Suspensive
The president of the United Auto Workers got himself on the radio recently by demanding that the President require the Japanese automakers to build factories in the United States. Kendall Tweedy heard that and turned to the boys with, "My gorries, but ain't they got themselves caught up in a sling, eh?" An explanation of this imagery may edify some and bring memories of a lost youth to others. What Kendall meant is that by imprudent conduct, the United States auto industry has brought upon itself a certain just retribution, with the overtone that it has nobody to blame but itself. Kendall was drawing his metaphor from the days when farm oxen were shod by a farrier.
The horse is better coordinated than a steer, and can walk into a smithy and lift one foot at a time while the iron shoes are attached. A horse can stand on three legs. But the lowly kine is unable to do that, and if a blacksmith tries to lift one hoof to give it attention, the foolish thing falls down. I suppose it would be possible to shoe an ox in the recumbent posture, but that was never the answer. The ox-sling was a kind of gantry, and a belly-band operated by a small winch picked the ox right off the floor and held him aloft for the fitting.
Understand that because of the cloven hoof, there was twice the work to shoeing the ox, for each foot needed two metal peices shaped properly. So it took about twice the time, and there hung the ox, placid and helpless, while the smith did his job. There isn't anything more helpless than an ox in a sling, and little that looks so stupid and comical. It is, to follow Kendall's analogy , his own simple fault, because this indignity would never come upon him if he had been smart enough to stand and be shod.
Only one thing over looked more stupid than an ox slung up, and that was a horse in the same fix. Once in a great while the farrier would come upon a horse that refused to be persuaded. Farriers had numerous ways to persuade, some of which nicer sensitivities deplored, but in an extremity the excessively fractious beast would be slung. This was no credit to the horse, and since he could stand if he wanted to, like any sensible steed, his predicament was all the more ridiculous. A horse, thus slung, had a tendency to kick and squeal more than an ox, and farriers who had already had quite enough of the ding-ding would let him kick and squeal until he cooled off. In a quiet bucolic neighborhood otherwise serene, anybody within two miles would know when the village blacksmith was slinging a horse.
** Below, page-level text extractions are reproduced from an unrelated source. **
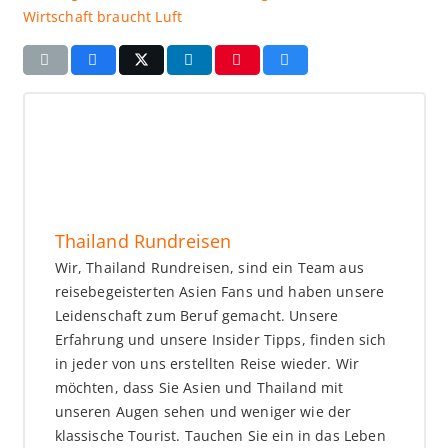
Wirtschaft braucht Luft
Thailand Rundreisen
Wir, Thailand Rundreisen, sind ein Team aus
reisebegeisterten Asien Fans und haben unsere
Leidenschaft zum Beruf gemacht. Unsere
Erfahrung und unsere Insider Tipps, finden sich
in jeder von uns erstellten Reise wieder. Wir
möchten, dass Sie Asien und Thailand mit
unseren Augen sehen und weniger wie der
klassische Tourist. Tauchen Sie ein in das Leben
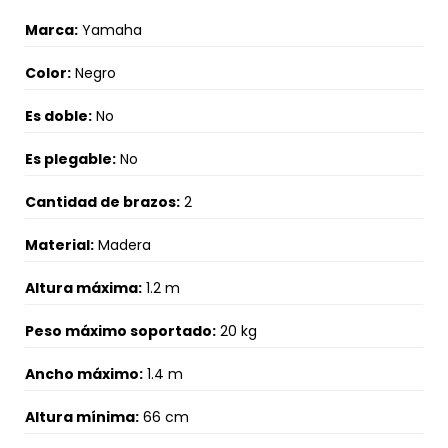
Marca:
Yamaha
Color:
Negro
Es doble:
No
Es plegable:
No
Cantidad de brazos:
2
Material:
Madera
Altura máxima:
1.2 m
Peso máximo soportado:
20 kg
Ancho máximo:
1.4 m
Altura mínima:
66 cm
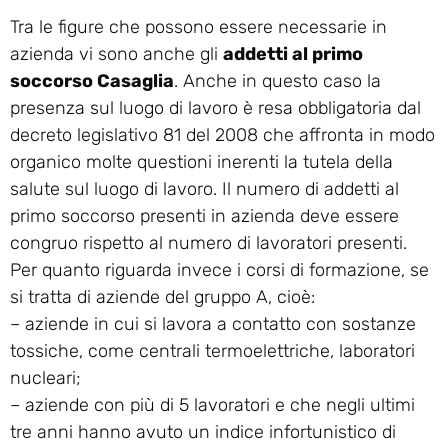
Tra le figure che possono essere necessarie in
azienda vi sono anche gli
addetti al primo
soccorso Casaglia
. Anche in questo caso la
presenza sul luogo di lavoro è resa obbligatoria dal
decreto legislativo 81 del 2008 che affronta in modo
organico molte questioni inerenti la tutela della
salute sul luogo di lavoro. Il numero di addetti al
primo soccorso presenti in azienda deve essere
congruo rispetto al numero di lavoratori presenti.
Per quanto riguarda invece i corsi di formazione, se
si tratta di aziende del gruppo A, cioè:
– aziende in cui si lavora a contatto con sostanze
tossiche, come centrali termoelettriche, laboratori
nucleari;
– aziende con più di 5 lavoratori e che negli ultimi
tre anni hanno avuto un indice infortunistico di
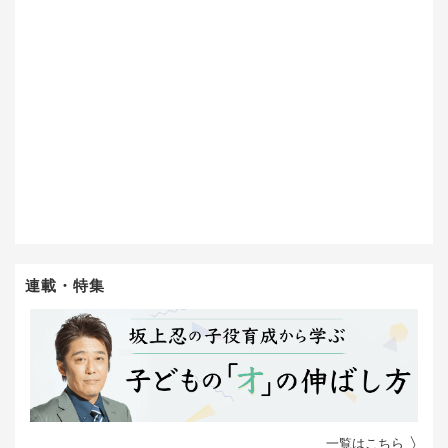
連載・特集
一覧はこちら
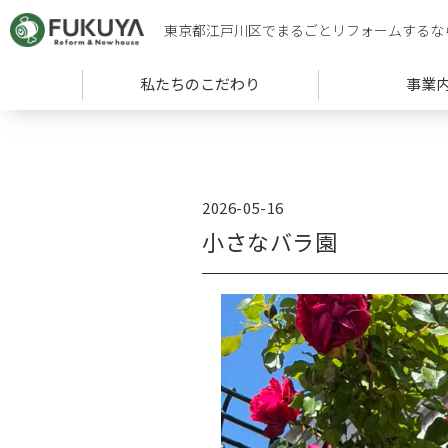
東京都江戸川区でまるごとリフォームするな
私たちのこだわり
事業
2026-05-16
小さなバラ園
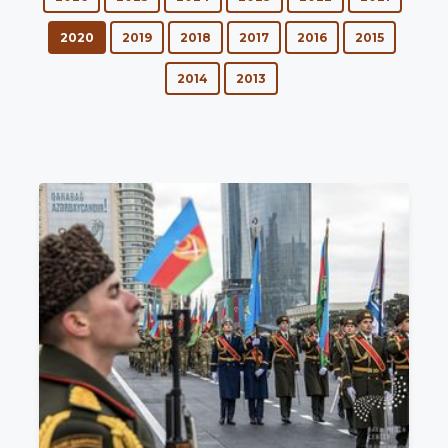
2020
2019
2018
2017
2016
2015
2014
2013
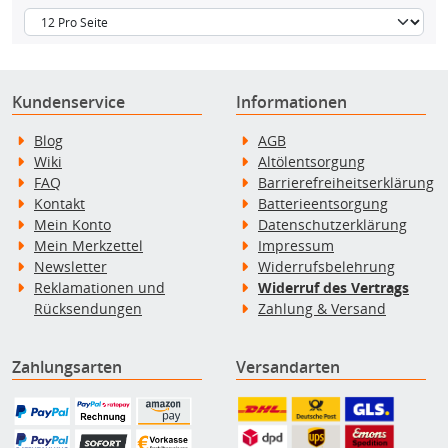
Kundenservice
Informationen
Blog
AGB
Wiki
Altölentsorgung
FAQ
Barrierefreiheitserklärung
Kontakt
Batterieentsorgung
Mein Konto
Datenschutzerklärung
Mein Merkzettel
Impressum
Newsletter
Widerrufsbelehrung
Reklamationen und
Widerruf des Vertrags
Rücksendungen
Zahlung & Versand
Zahlungsarten
Versandarten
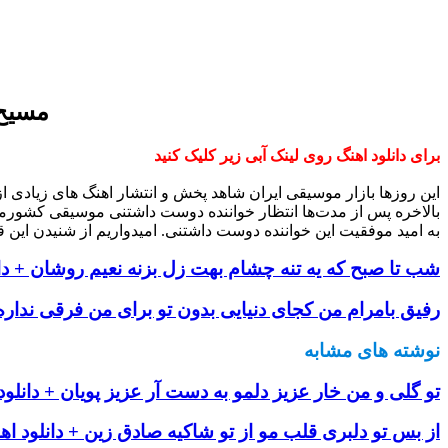
مسیح 
برای دانلود اهنگ روی لینک آبی زیر کلیک کنید
این روزها بازار موسیقی ایران شاهد پخش و انتشار اهنگ های زیادی 
بالاخره پس از مدت‌ها انتظار خواننده دوست داشتنی موسیقی کشورم
به امید موفقیت این خواننده دوست داشتنی. امیدواریم از شنیدن این ق
شب تا صبح که یه تنه چشام بهت زل بزنه نعیم روشان + دان
رفیق بامرام من کجای دنیایی بدون تو برای من فرقی نداره
نوشته های مشابه
تو گلی و من خار عزیز دلمو به دست آر عزیز پویان + دانلود
از بس تو دلبری قلب مو از تو شاکیه صادق زین + دانلود اه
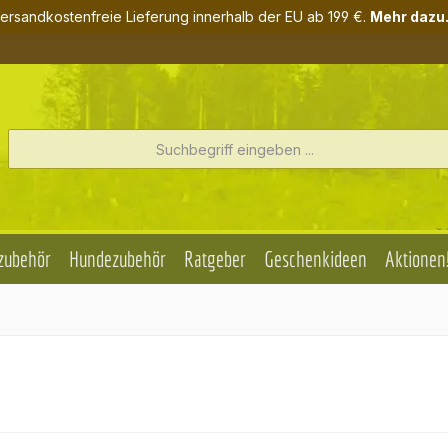
ersandkostenfreie Lieferung innerhalb der EU ab 199 €.
Mehr dazu.
zubehör
Hundezubehör
Ratgeber
Geschenkideen
Aktionen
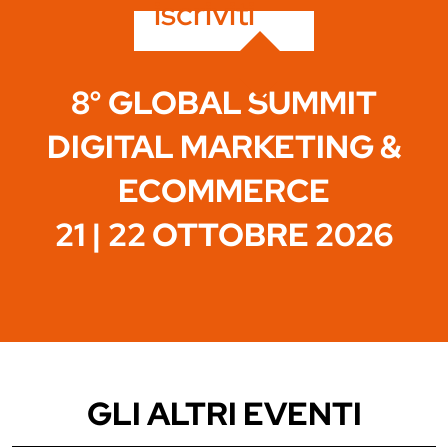
iscriviti
8° GLOBAL SUMMIT
DIGITAL MARKETING &
ECOMMERCE
21 | 22 OTTOBRE 2026
GLI ALTRI EVENTI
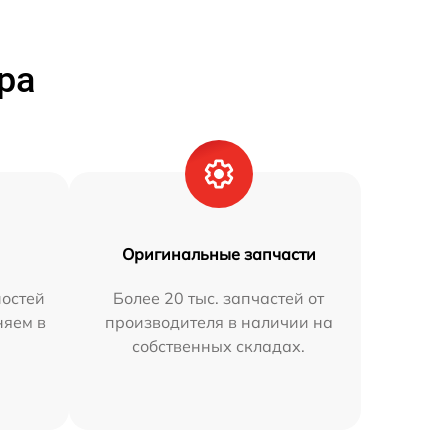
ра
Оригинальные запчасти
остей
Более 20 тыс. запчастей от
няем в
производителя в наличии на
собственных складах.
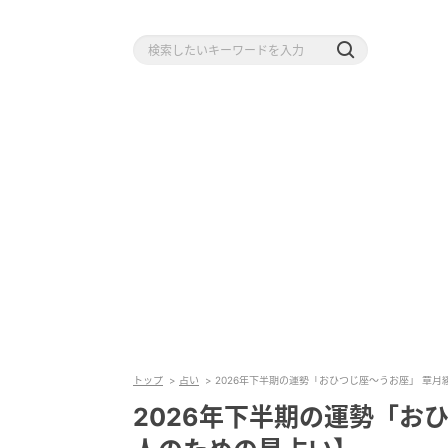
トップ
占い
2026年下半期の運勢「おひつじ座～うお座」 章
2026年下半期の運勢「お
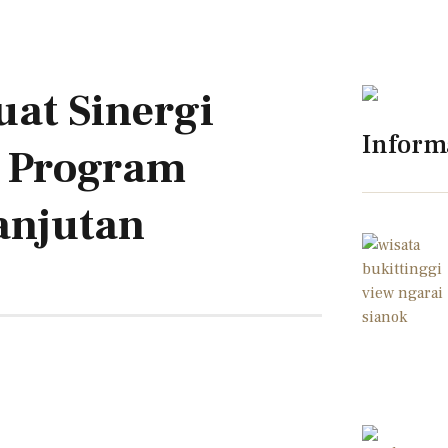
uat Sinergi
Inform
 Program
anjutan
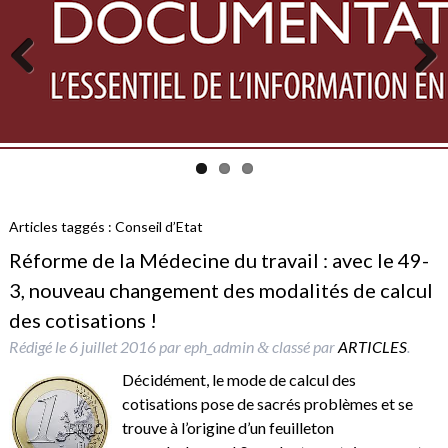
Previous
Next
Articles taggés :
Conseil d’Etat
Réforme de la Médecine du travail : avec le 49-
3, nouveau changement des modalités de calcul
des cotisations !
Rédigé le
6 juillet 2016
par
eph_admin
classé par
ARTICLES
.
&
Décidément, le mode de calcul des
cotisations pose de sacrés problèmes et se
trouve à l’origine d’un feuilleton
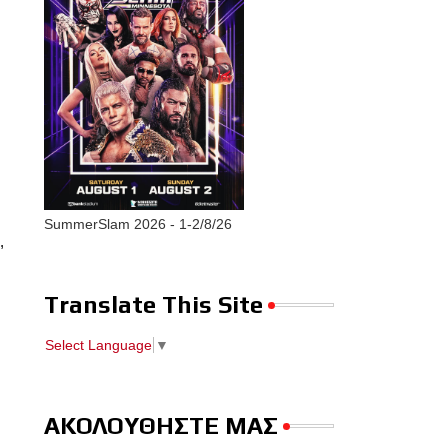
SummerSlam 2026 - 1-2/8/26
,
Translate This Site
Select Language
▼
ΑΚΟΛΟΥΘΗΣΤΕ ΜΑΣ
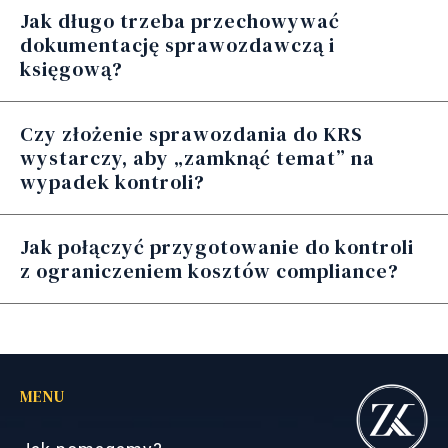
Jak długo trzeba przechowywać
dokumentację sprawozdawczą i
księgową?
Czy złożenie sprawozdania do KRS
wystarczy, aby „zamknąć temat” na
wypadek kontroli?
Jak połączyć przygotowanie do kontroli
z ograniczeniem kosztów compliance?
MENU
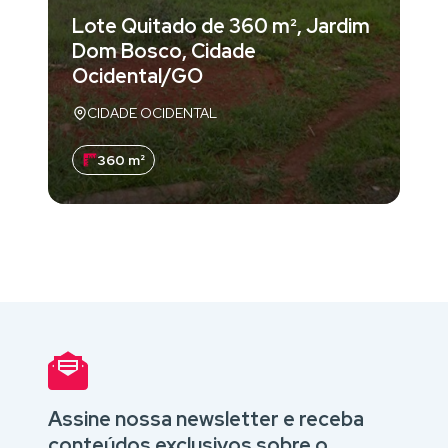
Lote Quitado de 360 m², Jardim
Dom Bosco, Cidade
Ocidental/GO
CIDADE OCIDENTAL
360 m²
Assine nossa newsletter e receba
conteúdos exclusivos sobre o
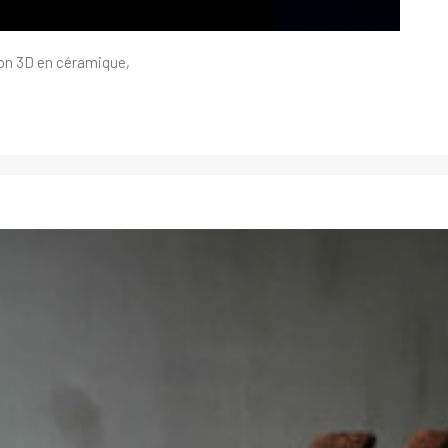
ion 3D en céramique,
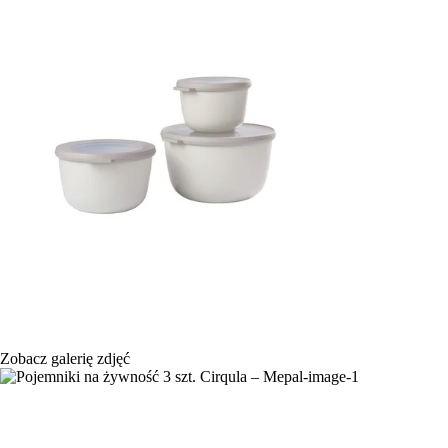
Zobacz galerię zdjęć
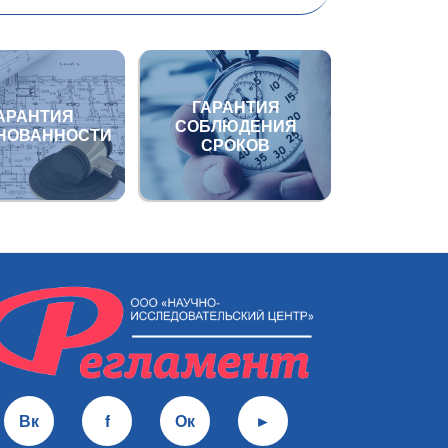
ГАРАНТИЯ
АРАНТИЯ
СОБЛЮДЕНИЯ
НОВАННОСТИ
СРОКОВ
Вк
f
Ок
►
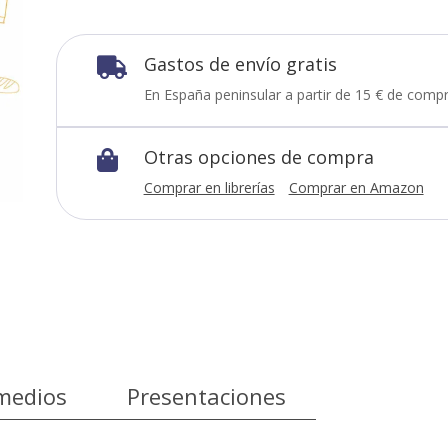
Gastos de envío gratis

En España peninsular a partir de 15 € de compr
Otras opciones de compra

Comprar en librerías
Comprar en Amazon
medios
Presentaciones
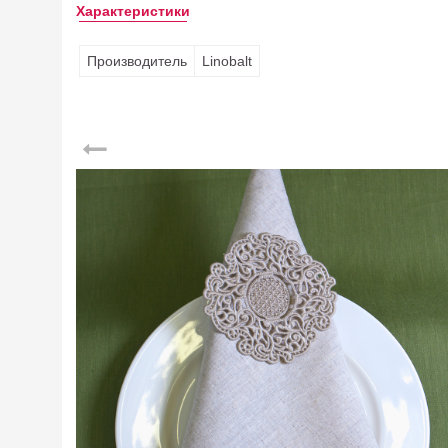
Характеристики
Производитель
Linobalt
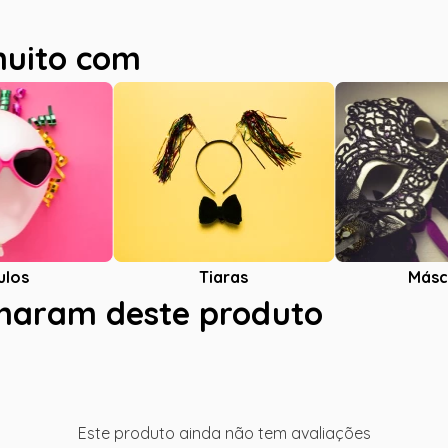
muito com
ulos
Tiaras
Másc
charam deste produto
Este produto ainda não tem avaliações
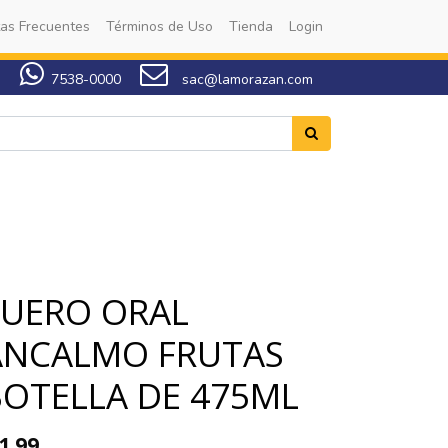
as Frecuentes
Términos de Uso
Tienda
Login
7538-0000
sac@lamorazan.com
SUERO ORAL
ANCALMO FRUTAS
BOTELLA DE 475ML
1.99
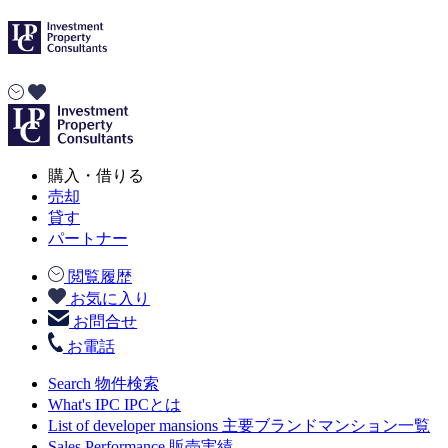
購入・借りる
売却
貸す
パートナー
閲覧履歴
お気に入り
お問合せ
お電話
Search
物件検索
What's IPC
IPCとは
List of developer mansions
主要ブランドマンション一覧
Sales Performance
販売実績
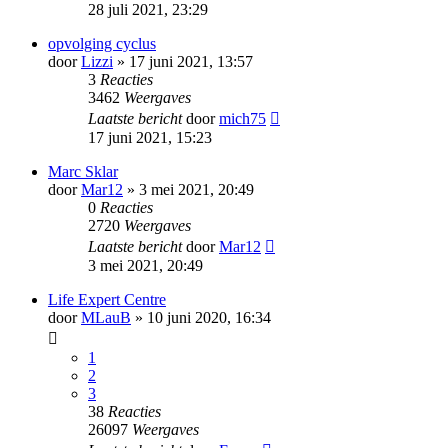
28 juli 2021, 23:29
opvolging cyclus
door
Lizzi
» 17 juni 2021, 13:57
3
Reacties
3462
Weergaves
Laatste bericht
door
mich75
17 juni 2021, 15:23
Marc Sklar
door
Mar12
» 3 mei 2021, 20:49
0
Reacties
2720
Weergaves
Laatste bericht
door
Mar12
3 mei 2021, 20:49
Life Expert Centre
door
MLauB
» 10 juni 2020, 16:34
1
2
3
38
Reacties
26097
Weergaves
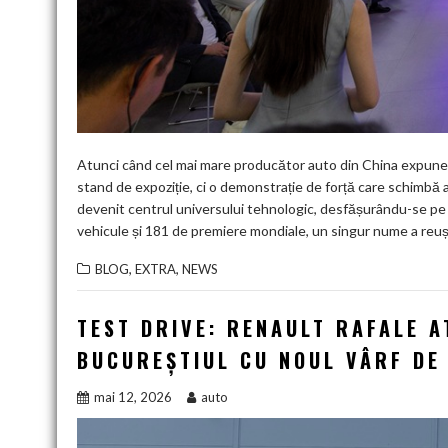
Atunci când cel mai mare producător auto din China expune p
stand de expoziție, ci o demonstrație de forță care schimbă a
devenit centrul universului tehnologic, desfășurându-se pe
vehicule și 181 de premiere mondiale, un singur nume a reuș
,
,
BLOG
EXTRA
NEWS
TEST DRIVE: RENAULT RAFALE A
BUCUREȘTIUL CU NOUL VÂRF DE
mai 12, 2026
auto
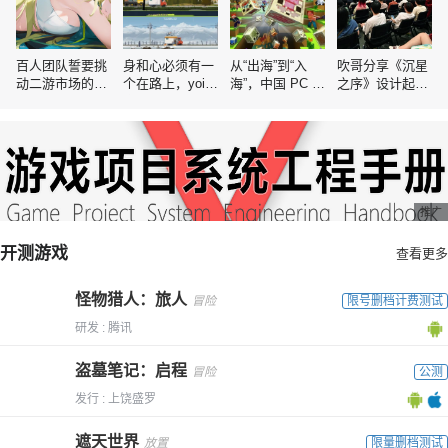
百人团队誓要挑
身和心必须有一
从“出海”到“入
吹哥分享《沉星
动二游市场的空
个在路上，yoi分
海”，中国 PC 与
之序》设计起
白赛道
享自驾川西放置
主机游戏还要迈
源：让游戏中的
游戏创作历程
过一道坎
各个元素交互产
生美妙反馈
推广
开测游戏
查看更多
怪物猎人：旅人
冒险
限号删档计费测试
研发 : 腾讯
盗墓笔记：启程
冒险
公测
发行 : 上饶盛罗
遮天世界
放置
限量删档测试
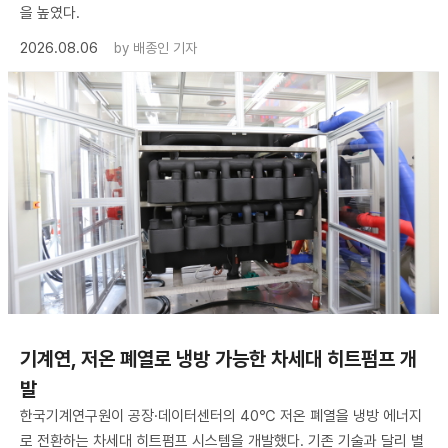
을 높였다.
2026.08.06
by
배종인 기자
기계연, 저온 폐열로 냉방 가능한 차세대 히트펌프 개
발
한국기계연구원이 공장·데이터센터의 40℃ 저온 폐열을 냉방 에너지
로 전환하는 차세대 히트펌프 시스템을 개발했다. 기존 기술과 달리 별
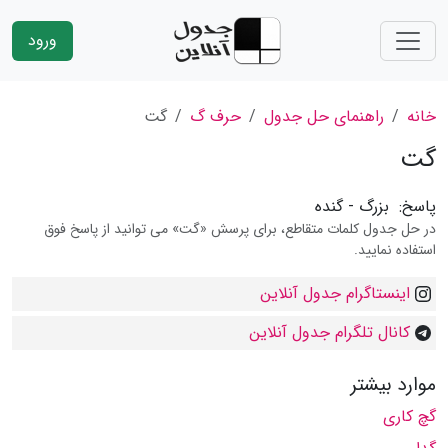
ورود
خانه
راهنمای حل جدول
حرف گ
گت
گت
پاسخ:
بزرگ - گنده
در حل جدول کلمات متقاطع، برای پرسش «گت» می توانید از پاسخ فوق
استفاده نمایید.
اینستاگرام جدول آنلاین
کانال تلگرام جدول آنلاین
موارد بیشتر
گچ کاری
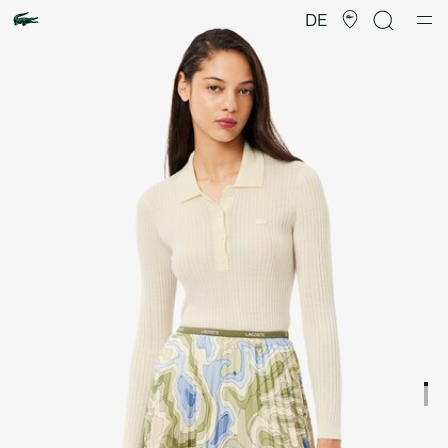
Produktbildergalerie
DE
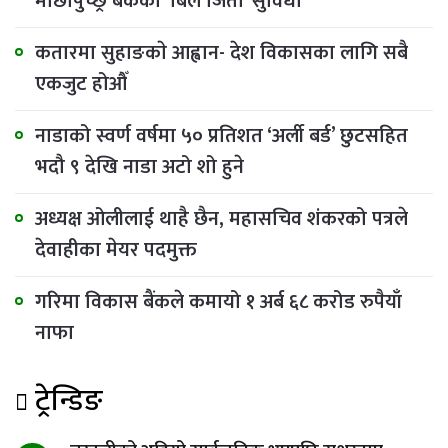
माछापुच्छ्रे बैंकको ‘बिल जितौँ’ सुविधा
कतारमा सुहाङकाे आह्वान- देश विकासका लागि सबै
एकजुट होऔँ
नाडाको स्वर्ण वर्षमा ५० प्रतिशत ‘अर्ली बर्ड’ छुटसहित
भदौ ९ देखि नाडा अटो शो हुने
अध्यक्ष ओलीलाई थाहै छैन, महासचिव शंकरको पत्रले
देवाहीका मेयर पदमुक्त
गरिमा विकास बैंकले कमायो १ अर्ब ६८ करोड रुपैयाँ
नाफा
ट्रेन्डिङ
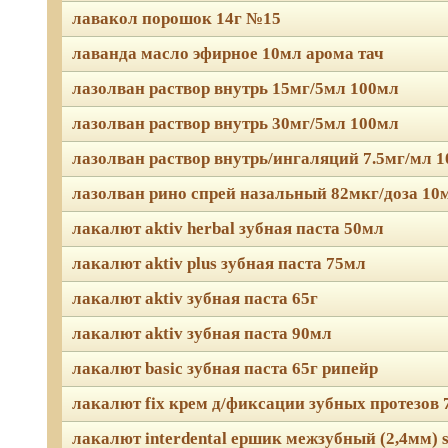
лавакол порошок 14г №15
лаванда масло эфирное 10мл арома тач
лазолван раствор внутрь 15мг/5мл 100мл
лазолван раствор внутрь 30мг/5мл 100мл
лазолван раствор внутрь/ингаляций 7.5мг/мл 
лазолван рино спрей назальный 82мкг/доза 10
лакалют aktiv herbal зубная паста 50мл
лакалют aktiv plus зубная паста 75мл
лакалют aktiv зубная паста 65г
лакалют aktiv зубная паста 90мл
лакалют basic зубная паста 65г рипейр
лакалют fix крем д/фиксации зубных протезов
лакалют interdental ершик межзубный (2,4мм) 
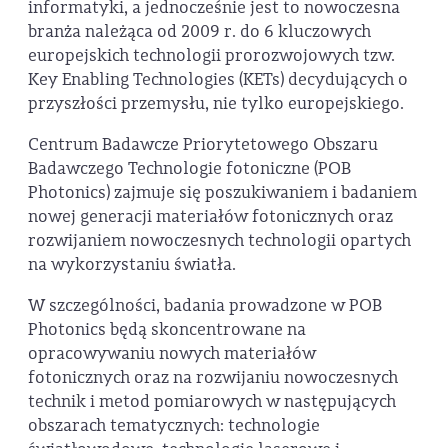
informatyki, a jednocześnie jest to nowoczesna
branża należąca od 2009 r. do 6 kluczowych
europejskich technologii prorozwojowych tzw.
Key Enabling Technologies (KETs) decydujących o
przyszłości przemysłu, nie tylko europejskiego.
Centrum Badawcze Priorytetowego Obszaru
Badawczego Technologie fotoniczne (POB
Photonics) zajmuje się poszukiwaniem i badaniem
nowej generacji materiałów fotonicznych oraz
rozwijaniem nowoczesnych technologii opartych
na wykorzystaniu światła.
W szczególności, badania prowadzone w POB
Photonics będą skoncentrowane na
opracowywaniu nowych materiałów
fotonicznych oraz na rozwijaniu nowoczesnych
technik i metod pomiarowych w następujących
obszarach tematycznych: technologie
In the lumber camps, after oxen had passed entirely from that scene, the ox-sling was kept handy because of the annual influx of "green" horses from the West.
Nobody that I know of has ever established the reason that all the horse dealers were mad at the state of Maine. For a hundred years, no Western horse ever arrived here that was kind and decent. In the fall, when it was time to make the lumber camp ready for the winter's cutting, the horse "hovel" would be made tidy, hay and feed stored, and the horses would be brought in from the "farm," where they had passed the summer in relative indolence. In this meaning , a farm was a timberland depot mostly for summering horses and cutting hay. Usually the number of horses needed for sledding the logs had to be made up by the acquisition of some new ones -- which came from the plains in a "green" condition. This meant that the only training they had was to be rounded up and driven into a boxcar. Upon arriving at the lumber camp, these green horses had to be shod, and the blacksmith didn't bother to do any persuading. He just rolled out the ox-sling and wound 'em off the ground.
One of my earliest brushes with the equine kind was with a green horse. Grandfather needed a new horse for haying, and took on a green mare because she was cheap. Gramp put a blanket on the roader, thus making a saddle horse, and I rode the roader to town with the green mare on behind, on a rope.Jim Craig, the blacksmith, decided that rather than have his smithy kicked apart, he would sling her. He slung her, and after she subsided Jim deftly attached her footgear. Then, when he let her down and her feet felt funny to her, she kicked the smithy apart.